To do this, we ask three questions,
Am I required to deduct and withhold from an employee a tax under section 3101?
Am I required to deduct and withhold from an employee a tax under section 3402?
Am I engaged in a trade or business paying remuneration for services performed by an employee?
and tackle them one by one.
Table of Contents
Section 3101 Tax?
Am I required to deduct and withhold from an employee a tax under section 3101?
Let’s start by looking at section 3101, found in:
U.S. Code Title 26 - Internal Revenue Code
Subtitle C - Employment Taxes
CHAPTER 21 - Federal Insurance Contributions Act
Subchapter A - Tax on Employees
§ 3101 - Rate of Tax
26 U.S. Code § 3101 - Rate of tax
(a) Old-age, survivors, and disability insurance
In addition to other taxes, there is hereby imposed on the income of every individual a tax equal to 6.2 percent of the wages (as defined in section 3121(a)) received by the individual with respect to employment (as defined in section 3121(b)).
(b) Hospital insurance
(1) In general
In addition to the tax imposed by the preceding subsection, there is hereby imposed on the income of every individual a tax equal to 1.45 percent of the wages (as defined in section 3121(a)) received by him with respect to employment (as defined in section 3121(b)).
(2) Additional Tax
[Provisions for additional tax in various cases]
Ah, yes.

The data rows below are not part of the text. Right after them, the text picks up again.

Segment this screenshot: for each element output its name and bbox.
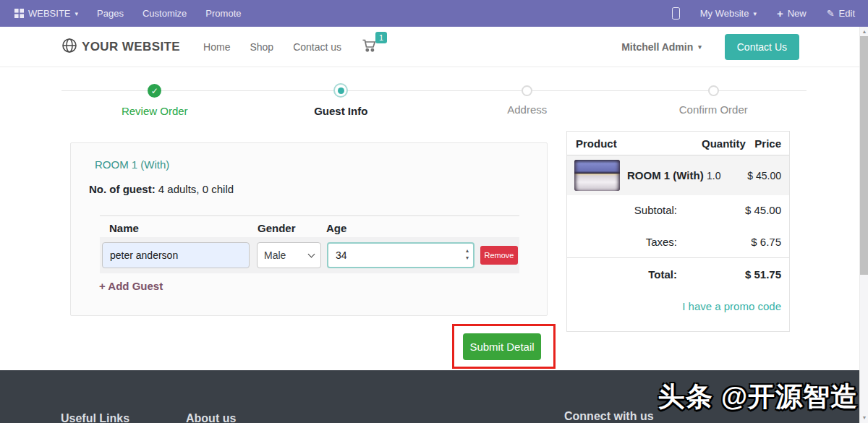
site-logo[interactable]: YOUR WEBSITE (61, 38, 180, 56)
guest-table-header: Name Gender Age (100, 215, 519, 239)
guest-age-input[interactable] (327, 242, 475, 268)
my-website-label: My Website (700, 8, 749, 19)
user-name: Mitchell Admin (621, 41, 693, 53)
step-address[interactable]: Address (434, 80, 621, 123)
mobile-preview-icon[interactable] (672, 7, 680, 20)
column-name: Name (109, 222, 139, 234)
edit-label: Edit (839, 8, 855, 19)
guest-count-label: No. of guest: (89, 183, 156, 195)
gender-value: Male (264, 249, 286, 261)
number-stepper[interactable]: ▴ ▾ (466, 247, 469, 262)
nav-contact-us[interactable]: Contact us (293, 41, 341, 53)
scroll-down-icon[interactable]: ▼ (860, 413, 868, 422)
total-label: Total: (567, 268, 677, 281)
product-thumbnail (574, 160, 620, 191)
footer-heading-about-us: About us (186, 412, 236, 423)
new-label: New (788, 8, 807, 19)
chevron-down-icon: ▾ (75, 11, 79, 17)
guest-name-input[interactable] (102, 242, 250, 268)
summary-header: Product Quantity Price (567, 132, 789, 155)
contact-us-button[interactable]: Contact Us (725, 34, 799, 60)
column-gender: Gender (258, 222, 296, 234)
nav-home[interactable]: Home (203, 41, 230, 53)
site-navbar: YOUR WEBSITE Home Shop Contact us 1 Mitc… (0, 27, 868, 67)
plus-icon: + (777, 7, 783, 20)
column-quantity: Quantity (702, 137, 746, 150)
chevron-down-icon: ▾ (753, 11, 757, 17)
add-guest-link[interactable]: + Add Guest (99, 280, 163, 292)
todo-step-dot-icon (522, 85, 532, 96)
room-title: ROOM 1 (With) (95, 158, 169, 171)
menu-customize[interactable]: Customize (142, 8, 187, 19)
chevron-down-icon (308, 250, 315, 257)
scroll-up-icon[interactable]: ▲ (860, 27, 868, 36)
checkout-page: WEBSITE ▾ Pages Customize Promote My Web… (0, 0, 868, 423)
nav-shop[interactable]: Shop (250, 41, 273, 53)
step-label: Review Order (122, 105, 188, 117)
chevron-down-icon: ▾ (698, 44, 702, 51)
promo-code-link[interactable]: I have a promo code (682, 300, 781, 312)
step-guest-info[interactable]: Guest Info (248, 80, 435, 123)
total-value: $ 51.75 (745, 268, 781, 281)
todo-step-dot-icon (708, 85, 719, 96)
column-age: Age (326, 222, 346, 234)
step-confirm-order[interactable]: Confirm Order (621, 80, 807, 123)
pencil-icon: ✎ (827, 8, 835, 19)
menu-promote[interactable]: Promote (205, 8, 241, 19)
gender-select[interactable]: Male (257, 242, 321, 268)
admin-bar: WEBSITE ▾ Pages Customize Promote My Web… (0, 0, 868, 27)
submit-detail-button[interactable]: Submit Detail (463, 333, 541, 360)
column-price: Price (754, 137, 781, 150)
logo-text: YOUR WEBSITE (82, 40, 180, 54)
remove-guest-button[interactable]: Remove (480, 246, 518, 265)
cart-icon (362, 43, 378, 55)
new-button[interactable]: + New (777, 7, 807, 20)
my-website-menu[interactable]: My Website ▾ (700, 8, 757, 19)
step-label: Address (507, 103, 547, 116)
menu-pages[interactable]: Pages (97, 8, 124, 19)
product-quantity: 1.0 (707, 170, 720, 181)
checkout-stepper: ✓ Review Order Guest Info Address Confir… (61, 80, 807, 123)
stepper-down-icon[interactable]: ▾ (466, 255, 469, 262)
order-summary-panel: Product Quantity Price ROOM 1 (With) 1.0… (566, 131, 790, 332)
subtotal-label: Subtotal: (567, 204, 677, 216)
watermark-text: 头条 @开源智造 (658, 379, 858, 415)
website-menu-label: WEBSITE (28, 8, 71, 19)
guest-count: No. of guest: 4 adults, 0 child (89, 183, 234, 195)
scrollbar-thumb[interactable] (860, 36, 868, 275)
product-price: $ 45.00 (747, 170, 781, 181)
user-menu[interactable]: Mitchell Admin ▾ (621, 41, 702, 53)
active-step-dot-icon (333, 83, 348, 98)
edit-button[interactable]: ✎ Edit (827, 8, 855, 19)
footer-heading-connect: Connect with us (564, 410, 654, 423)
subtotal-value: $ 45.00 (745, 204, 781, 216)
apps-grid-icon (14, 9, 24, 18)
check-circle-icon: ✓ (148, 84, 161, 98)
guest-info-panel: ROOM 1 (With) No. of guest: 4 adults, 0 … (70, 142, 548, 316)
globe-icon (61, 38, 77, 56)
step-label: Confirm Order (679, 103, 748, 116)
taxes-value: $ 6.75 (751, 236, 781, 248)
summary-divider (567, 257, 789, 258)
website-apps-menu[interactable]: WEBSITE ▾ (14, 8, 78, 19)
taxes-label: Taxes: (567, 236, 677, 248)
cart-count-badge: 1 (375, 32, 387, 43)
footer-heading-useful-links: Useful Links (61, 412, 129, 423)
product-name: ROOM 1 (With) (627, 169, 704, 181)
cart-button[interactable]: 1 (362, 38, 378, 56)
step-review-order[interactable]: ✓ Review Order (61, 80, 248, 123)
stepper-up-icon[interactable]: ▴ (466, 247, 469, 255)
summary-product-row: ROOM 1 (With) 1.0 $ 45.00 (567, 155, 789, 195)
step-label: Guest Info (314, 105, 367, 117)
guest-count-value: 4 adults, 0 child (158, 183, 234, 195)
nav-links: Home Shop Contact us (203, 41, 341, 53)
vertical-scrollbar[interactable]: ▲ ▼ (859, 27, 868, 423)
column-product: Product (576, 137, 617, 150)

The beloved Social security and Medicare taxes that everyone is afraid will run out and apparently has been being paid out to people who are older than the United States itself.
Two terms to define here: “wages” and “employment”. You are about to hear about a “section 3121(a) wage”.
26 U.S. Code § 3121 - Definitions
(a) Wages
For purposes of this chapter, the term “wages” means all remuneration for employment, including the cash value of all remuneration (including benefits) paid in any medium other than cash; except that such term shall not include—
(1-23) [A list of 23 exclusions]
(b) Employment
For purposes of this chapter, the term “employment” means any service, of whatever nature, performed (A) by an employee for the person employing him, irrespective of the citizenship or residence of either, (i) within the United States, or (ii) on or in connection with an American vessel or American aircraft under a contract of service which is entered into within the United States or during the performance of which and while the employee is employed on the vessel or aircraft it touches at a port in the United States, if the employee is employed on and in connection with such vessel or aircraft when outside the United States, or (B) outside the United States by a citizen or resident of the United States as an employee for an American employer (as defined in subsection (h)), or (C) if it is service, regardless of where or by whom performed, which is designated as employment or recognized as equivalent to employment under an agreement entered into under section 233 of the Social Security Act; except that such term shall not include—
(1-22) [A list of 22 exclusions]
More terms to define here: “employee”, “United States”, and “American Employer”. All defined in the same section.
Note that “employment is nested in the definition of “wages”. So, to get a full definition of the term “wages”, we have to use the definition of “employment”. To get a full definitino of “employment”, we have to use the definition of several other terms included in its definition. (This is legal construction)
26 U.S. Code § 3121(d) Employee
For purposes of this chapter, the term “employee” means—
(1) any officer of a corporation; or
(2) any individual who, under the usual common law rules applicable in determining the employer-employee relationship, has the status of an employee; or
(3) any individual (other than an individual who is an employee under paragraph (1) or (2)) who performs services for remuneration for any person—
(A) as an agent-driver or commission-driver engaged in distributing meat products, vegetable products, fruit products, bakery products, beverages (other than milk), or laundry or dry-cleaning services, for his principal;
(B) as a full-time life insurance salesman;
(C) as a home worker performing work, according to specifications furnished by the person for whom the services are performed, on materials or goods furnished by such person which are required to be returned to such person or a person designated by him; or
(D) as a traveling or city salesman, other than as an agent-driver or commission-driver, engaged upon a full-time basis in the solicitation on behalf of, and the transmission to, his principal (except for side-line sales activities on behalf of some other person) of orders from wholesalers, retailers, contractors, or operators of hotels, restaurants, or other similar establishments for merchandise for resale or supplies for use in their business operations;
if the contract of service contemplates that substantially all of such services are to be performed personally by such individual; except that an individual shall not be included in the term “employee” under the provisions of this paragraph if such individual has a substantial investment in facilities used in connection with the performance of such services (other than in facilities for transportation), or if the services are in the nature of a single transaction not part of a continuing relationship with the person for whom the services are performed; or
(4) any individual who performs services that are included under an agreement entered into pursuant to section 218 or 218A of the Social Security Act.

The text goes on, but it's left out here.